- _Material to process_:
********

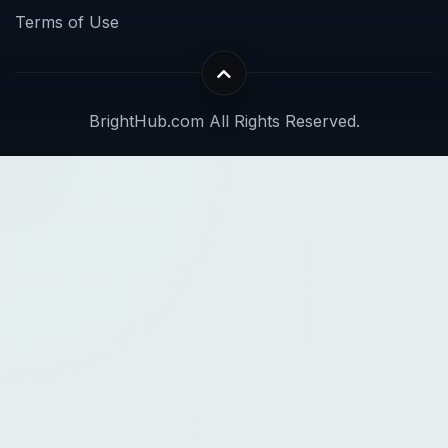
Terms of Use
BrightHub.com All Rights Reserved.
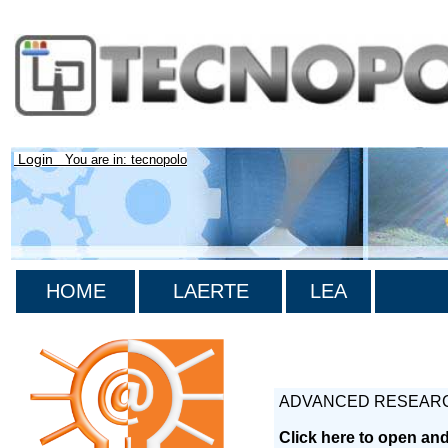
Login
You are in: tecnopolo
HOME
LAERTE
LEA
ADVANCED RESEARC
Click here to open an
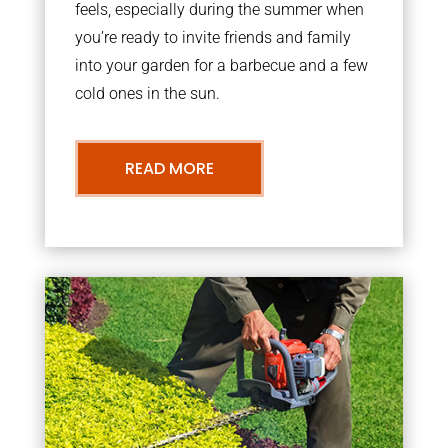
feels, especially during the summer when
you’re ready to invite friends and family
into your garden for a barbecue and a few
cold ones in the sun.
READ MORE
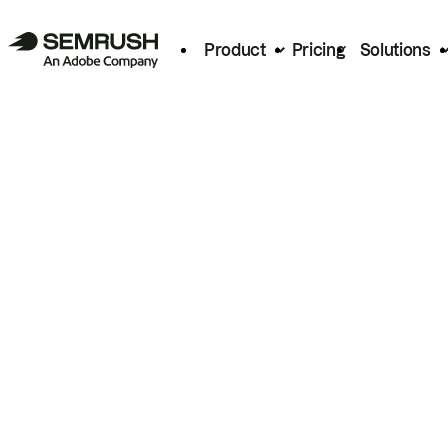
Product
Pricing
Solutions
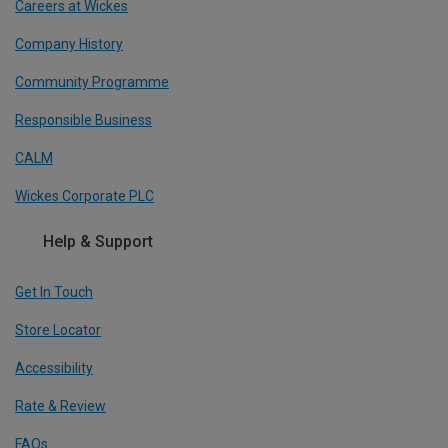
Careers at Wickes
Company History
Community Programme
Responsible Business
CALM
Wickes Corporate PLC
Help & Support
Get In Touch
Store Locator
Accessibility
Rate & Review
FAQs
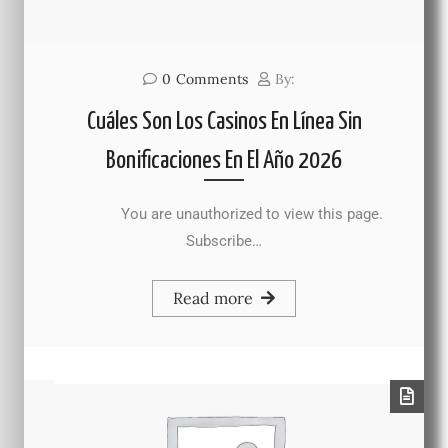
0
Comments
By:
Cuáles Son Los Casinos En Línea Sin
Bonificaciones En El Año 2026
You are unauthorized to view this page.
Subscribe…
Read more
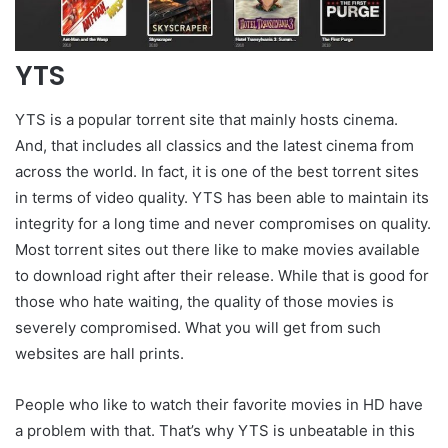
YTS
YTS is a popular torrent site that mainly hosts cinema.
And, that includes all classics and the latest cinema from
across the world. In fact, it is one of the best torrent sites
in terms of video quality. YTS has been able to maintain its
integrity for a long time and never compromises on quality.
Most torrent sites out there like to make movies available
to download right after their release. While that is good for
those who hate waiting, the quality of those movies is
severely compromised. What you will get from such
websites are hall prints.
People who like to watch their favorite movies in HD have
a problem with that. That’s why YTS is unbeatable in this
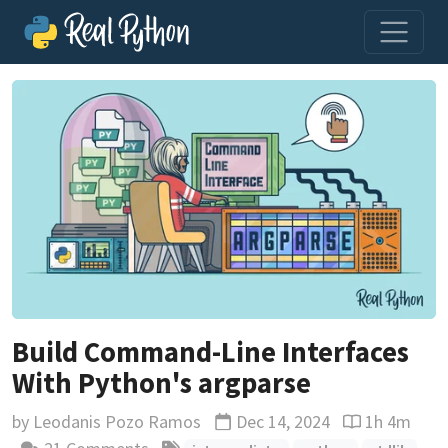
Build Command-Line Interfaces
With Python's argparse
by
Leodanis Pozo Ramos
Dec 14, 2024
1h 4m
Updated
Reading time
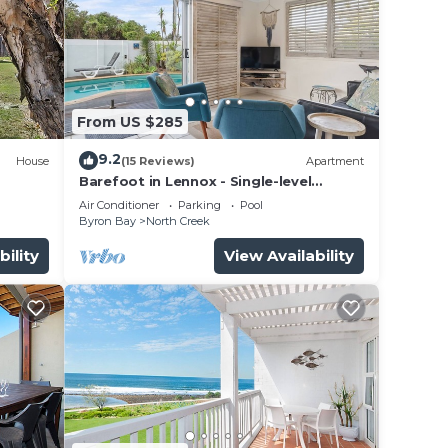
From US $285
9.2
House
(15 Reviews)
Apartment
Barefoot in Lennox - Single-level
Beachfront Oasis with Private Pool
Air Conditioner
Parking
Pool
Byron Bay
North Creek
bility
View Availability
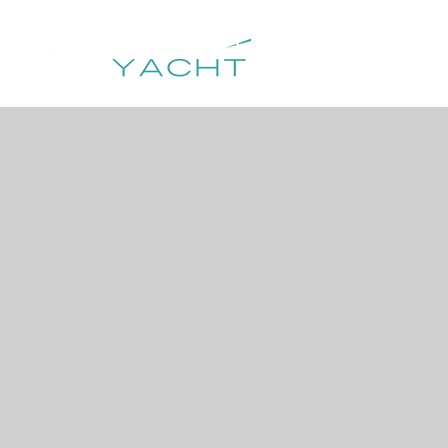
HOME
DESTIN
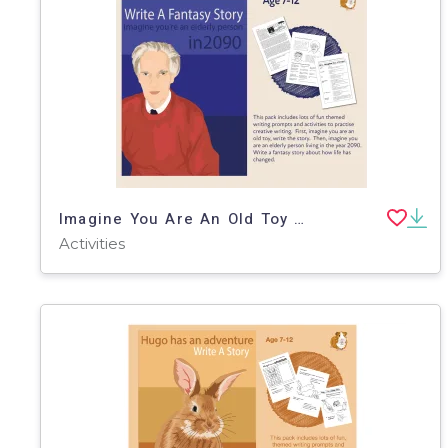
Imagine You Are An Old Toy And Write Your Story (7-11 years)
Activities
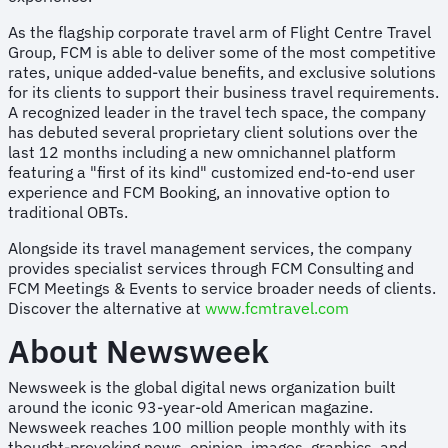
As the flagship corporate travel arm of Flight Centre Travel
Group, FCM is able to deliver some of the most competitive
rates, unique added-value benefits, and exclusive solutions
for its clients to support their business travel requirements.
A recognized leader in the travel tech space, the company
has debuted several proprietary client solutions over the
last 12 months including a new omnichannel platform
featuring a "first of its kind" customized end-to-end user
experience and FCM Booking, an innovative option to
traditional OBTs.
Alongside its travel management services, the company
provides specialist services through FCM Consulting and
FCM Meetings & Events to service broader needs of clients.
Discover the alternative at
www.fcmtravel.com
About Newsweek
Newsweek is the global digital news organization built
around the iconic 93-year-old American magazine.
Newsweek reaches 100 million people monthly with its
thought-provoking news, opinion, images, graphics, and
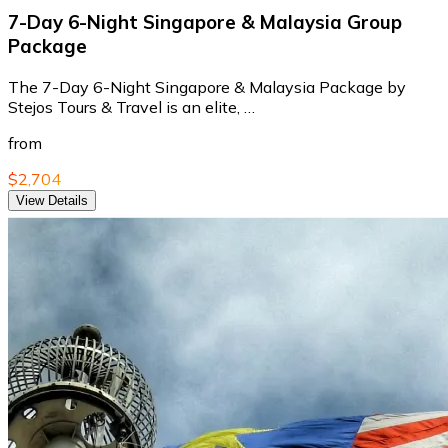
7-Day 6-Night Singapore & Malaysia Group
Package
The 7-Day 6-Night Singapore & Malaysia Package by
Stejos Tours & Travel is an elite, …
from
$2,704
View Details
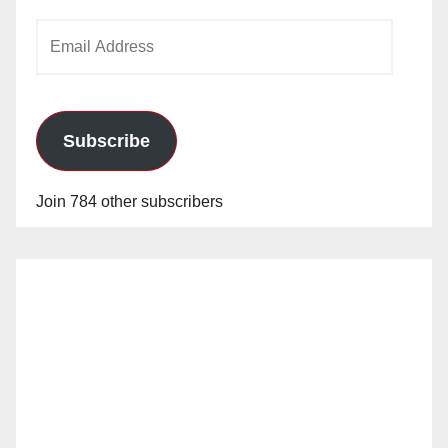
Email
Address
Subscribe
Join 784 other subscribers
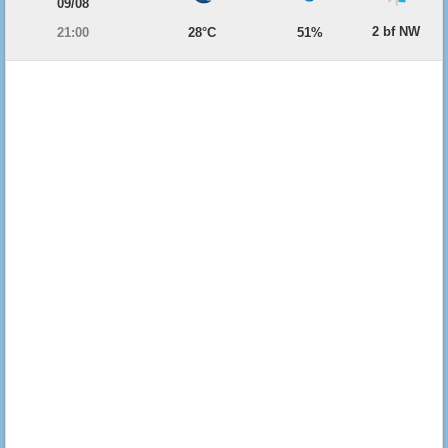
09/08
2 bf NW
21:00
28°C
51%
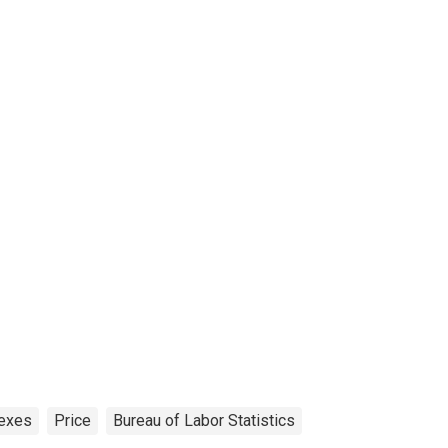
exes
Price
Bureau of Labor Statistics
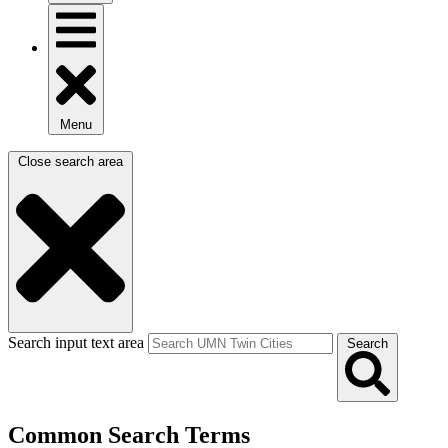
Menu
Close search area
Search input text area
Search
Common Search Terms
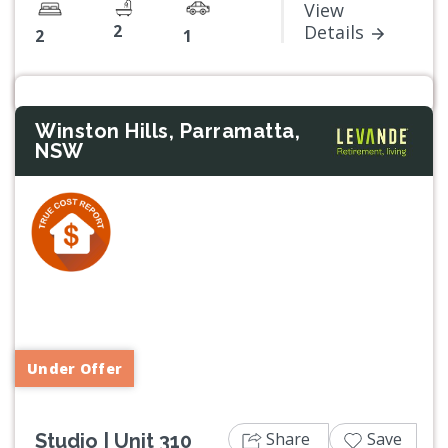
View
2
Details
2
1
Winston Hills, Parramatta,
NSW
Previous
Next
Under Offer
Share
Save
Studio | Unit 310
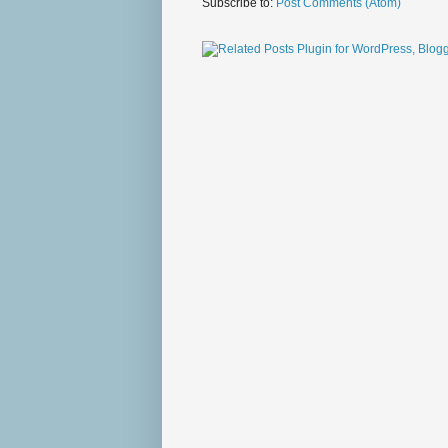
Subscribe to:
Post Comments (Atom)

********

- _Work task_: Only exact lines belong in the answer: those from the beginning of the entries above through the line holding "integrity for a", with no pictures.

- _The answer_:
Terms of Use
BrightHub.com All Rights Reserved.
Login
You are in: tecnopolo
HOME
LAERTE
LEA
ADVANCED RESEARC
Click here to open an
feels, especially during the summer when
you’re ready to invite friends and family
into your garden for a barbecue and a few
cold ones in the sun.
READ MORE
Product
Pricing
Solutions
Careers at Wickes
Company History
Community Programme
Responsible Business
CALM
Wickes Corporate PLC
Help & Support
Get In Touch
Store Locator
Accessibility
Rate & Review
FAQs
0
Comments
By:
Cuáles Son Los Casinos En Línea Sin
Bonificaciones En El Año 2026
You are unauthorized to view this page.
Subscribe…
Read more
YTS
YTS is a popular torrent site that mainly hosts cinema.
And, that includes all classics and the latest cinema from
across the world. In fact, it is one of the best torrent sites
in terms of video quality. YTS has been able to maintain its
integrity for a long time and never compromises on quality.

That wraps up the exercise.